The CAT rates the existing Japan NDC target under the Paris Agreement “Highly Insufficient”, as it is not stringent enough to limit warming to 2°C, let alone 1.5˚C. If all countries were to follow Japan’s approach, warming could reach over 3°C and up to 4°C.

According to our analysis, Japan will meet its proposed targets with currently implemented policies. We assess that the implemented policies will lead to emissions levels of 18–29% below 1990 levels in 2030, excluding LULUCF and considering the impact of the COVID-19. This means Japan will significantly overachieve its NDC target with current policies.

Japan’s proposed Kyoto Protocol-like accounting of sinks (land use change and forestry) in its NDC reduces its effective target by about 3% below 1990 levels, resulting in a target of 15% below 1990, excl.

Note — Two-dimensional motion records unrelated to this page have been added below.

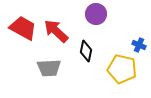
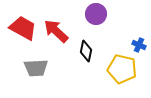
gray trapezoid: moved 13 px left
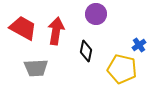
red arrow: rotated 56 degrees clockwise
blue cross: rotated 32 degrees clockwise
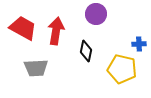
blue cross: moved 1 px up; rotated 32 degrees clockwise
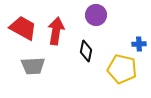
purple circle: moved 1 px down
gray trapezoid: moved 3 px left, 2 px up
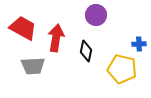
red arrow: moved 7 px down
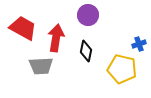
purple circle: moved 8 px left
blue cross: rotated 16 degrees counterclockwise
gray trapezoid: moved 8 px right
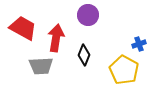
black diamond: moved 2 px left, 4 px down; rotated 10 degrees clockwise
yellow pentagon: moved 2 px right, 1 px down; rotated 16 degrees clockwise
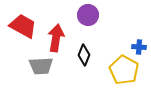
red trapezoid: moved 2 px up
blue cross: moved 3 px down; rotated 24 degrees clockwise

LULUCF. We rate the target “Highly insufficient,” meaning that if all countries were to adopt this level of ambition, global warming would likely exceed 3–4oC in the 21st century. This is in stark contrast to Japan’s claim that its NDC is in line with a pathway consistent with the Paris Agreement’s long-term temperature goal.

The 2030 electricity mix assumed in Japan’s NDC is based on the 2015 Long-Term Energy Demand and Supply Outlook that foresees 20–22% of electricity being supplied by nuclear energy, 22–24% by renewable energy and the remaining 56% by fossil fuel sources. The 2018 Basic Energy plan as well as the recently adopted long-term strategy reiterated this target. These targets stand in strong contrast to what would be compatible with a long-term 2°C, let alone 1.5 °C Paris Agreement pathway. Following the recent developments on coal-fired power and offshore wind power described above, we expect Japan will introduce some substantive changes in its 2030 energy mix target in the next revision of the Basic Energy Plan which it plans to communicate by mid-2021.